▸ **Raw data**
----

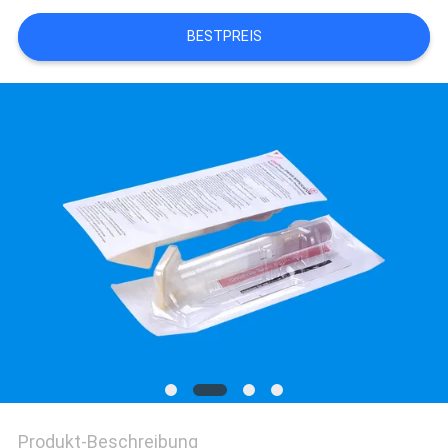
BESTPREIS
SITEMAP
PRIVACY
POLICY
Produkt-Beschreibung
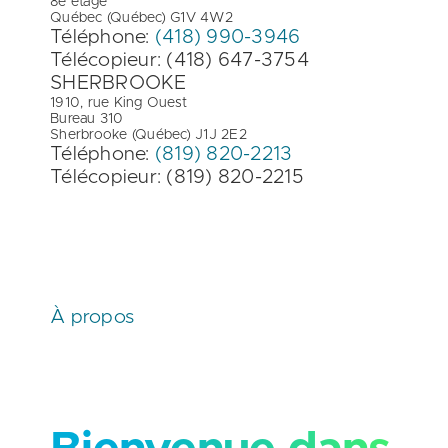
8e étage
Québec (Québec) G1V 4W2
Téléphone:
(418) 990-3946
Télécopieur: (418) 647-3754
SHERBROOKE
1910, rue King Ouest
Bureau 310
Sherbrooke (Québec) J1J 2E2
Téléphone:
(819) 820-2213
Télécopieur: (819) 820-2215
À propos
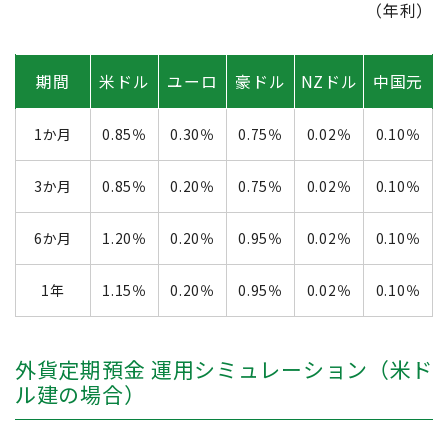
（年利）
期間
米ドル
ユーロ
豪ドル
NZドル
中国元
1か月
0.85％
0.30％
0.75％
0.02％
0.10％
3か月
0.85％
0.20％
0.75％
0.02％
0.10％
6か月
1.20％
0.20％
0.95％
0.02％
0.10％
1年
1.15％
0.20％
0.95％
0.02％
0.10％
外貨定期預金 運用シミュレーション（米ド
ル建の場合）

----

▸ **Your goal**
The expected response is every entry above, repeated exactly, pictures removed.

▸ **Solved problem**
BESTPREIS
SITEMAP
PRIVACY
POLICY
Produkt-Beschreibung
8e étage
Québec (Québec) G1V 4W2
Téléphone:
(418) 990-3946
Télécopieur: (418) 647-3754
SHERBROOKE
1910, rue King Ouest
Bureau 310
Sherbrooke (Québec) J1J 2E2
Téléphone:
(819) 820-2213
Télécopieur: (819) 820-2215
À propos
（年利）
期間
米ドル
ユーロ
豪ドル
NZドル
中国元
1か月
0.85％
0.30％
0.75％
0.02％
0.10％
3か月
0.85％
0.20％
0.75％
0.02％
0.10％
6か月
1.20％
0.20％
0.95％
0.02％
0.10％
1年
1.15％
0.20％
0.95％
0.02％
0.10％
外貨定期預金 運用シミュレーション（米ド
ル建の場合）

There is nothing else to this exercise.